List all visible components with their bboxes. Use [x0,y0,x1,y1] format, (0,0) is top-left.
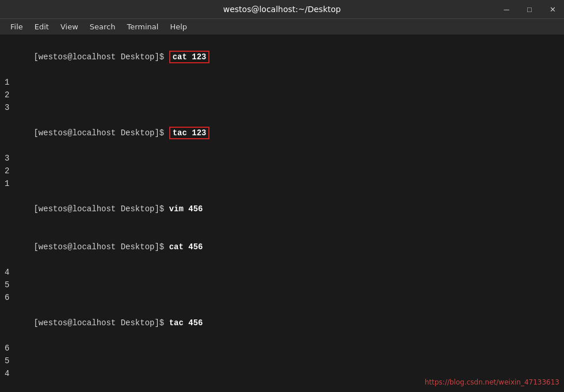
terminal-body[interactable]: [westos@localhost Desktop]$ cat 123 1 2 … [0,35,564,392]
output-line: 6 [5,342,559,355]
output-line: 1 [5,76,559,89]
output-line: 2 [5,165,559,177]
output-line: 1 [5,177,559,190]
terminal-line: [westos@localhost Desktop]$ tac 456 [5,304,559,342]
command-cat-123: cat 123 [169,51,210,63]
terminal-line: [westos@localhost Desktop]$ cat 123 [5,38,559,76]
menu-file[interactable]: File [5,21,29,32]
prompt: [westos@localhost Desktop]$ [33,128,169,138]
prompt: [westos@localhost Desktop]$ [33,242,169,252]
title-bar: westos@localhost:~/Desktop ─ □ ✕ [0,0,564,18]
output-line: 2 [5,89,559,101]
terminal-line: [westos@localhost Desktop]$ cat 456 [5,228,559,266]
close-button[interactable]: ✕ [541,0,564,18]
command-cat-456: cat 456 [169,242,203,252]
terminal-line: [westos@localhost Desktop]$ tac 123 [5,114,559,152]
output-line: 3 [5,101,559,114]
output-line: 3 [5,152,559,165]
command-tac-456: tac 456 [169,318,203,328]
command-tac-123: tac 123 [169,127,210,139]
maximize-button[interactable]: □ [518,0,541,18]
menu-edit[interactable]: Edit [29,21,55,32]
output-line: 5 [5,355,559,367]
menu-view[interactable]: View [55,21,84,32]
output-line: 5 [5,279,559,291]
menu-terminal[interactable]: Terminal [121,21,164,32]
output-line: 4 [5,266,559,279]
watermark: https://blog.csdn.net/weixin_47133613 [425,377,559,387]
terminal-line: [westos@localhost Desktop]$ vim 456 [5,190,559,228]
menu-search[interactable]: Search [84,21,121,32]
output-line: 6 [5,291,559,304]
minimize-button[interactable]: ─ [495,0,518,18]
menu-bar: File Edit View Search Terminal Help [0,18,564,35]
window-controls: ─ □ ✕ [495,0,564,18]
window-title: westos@localhost:~/Desktop [223,5,341,14]
terminal-window: westos@localhost:~/Desktop ─ □ ✕ File Ed… [0,0,564,392]
menu-help[interactable]: Help [164,21,193,32]
command-vim-456: vim 456 [169,204,203,214]
prompt: [westos@localhost Desktop]$ [33,204,169,214]
prompt: [westos@localhost Desktop]$ [33,52,169,62]
prompt: [westos@localhost Desktop]$ [33,318,169,328]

:::

## Work instruction
Go through the data above and transcribe it in full, omitting any image.

## Task answer
List all visible components with their bboxes. Use [x0,y0,x1,y1] format, (0,0) is top-left.
terminal-body[interactable]: [westos@localhost Desktop]$ cat 123 1 2 … [0,35,564,392]
output-line: 6 [5,342,559,355]
output-line: 1 [5,76,559,89]
output-line: 2 [5,165,559,177]
output-line: 1 [5,177,559,190]
terminal-line: [westos@localhost Desktop]$ tac 456 [5,304,559,342]
command-cat-123: cat 123 [169,51,210,63]
terminal-line: [westos@localhost Desktop]$ cat 123 [5,38,559,76]
menu-file[interactable]: File [5,21,29,32]
prompt: [westos@localhost Desktop]$ [33,128,169,138]
prompt: [westos@localhost Desktop]$ [33,242,169,252]
title-bar: westos@localhost:~/Desktop ─ □ ✕ [0,0,564,18]
output-line: 2 [5,89,559,101]
terminal-line: [westos@localhost Desktop]$ cat 456 [5,228,559,266]
close-button[interactable]: ✕ [541,0,564,18]
command-cat-456: cat 456 [169,242,203,252]
terminal-line: [westos@localhost Desktop]$ tac 123 [5,114,559,152]
output-line: 3 [5,101,559,114]
output-line: 3 [5,152,559,165]
command-tac-456: tac 456 [169,318,203,328]
command-tac-123: tac 123 [169,127,210,139]
maximize-button[interactable]: □ [518,0,541,18]
menu-edit[interactable]: Edit [29,21,55,32]
output-line: 5 [5,355,559,367]
menu-view[interactable]: View [55,21,84,32]
output-line: 5 [5,279,559,291]
menu-terminal[interactable]: Terminal [121,21,164,32]
output-line: 4 [5,266,559,279]
watermark: https://blog.csdn.net/weixin_47133613 [425,377,559,387]
terminal-line: [westos@localhost Desktop]$ vim 456 [5,190,559,228]
menu-search[interactable]: Search [84,21,121,32]
output-line: 6 [5,291,559,304]
minimize-button[interactable]: ─ [495,0,518,18]
menu-bar: File Edit View Search Terminal Help [0,18,564,35]
window-controls: ─ □ ✕ [495,0,564,18]
window-title: westos@localhost:~/Desktop [223,5,341,14]
terminal-window: westos@localhost:~/Desktop ─ □ ✕ File Ed… [0,0,564,392]
menu-help[interactable]: Help [164,21,193,32]
command-vim-456: vim 456 [169,204,203,214]
prompt: [westos@localhost Desktop]$ [33,204,169,214]
prompt: [westos@localhost Desktop]$ [33,52,169,62]
prompt: [westos@localhost Desktop]$ [33,318,169,328]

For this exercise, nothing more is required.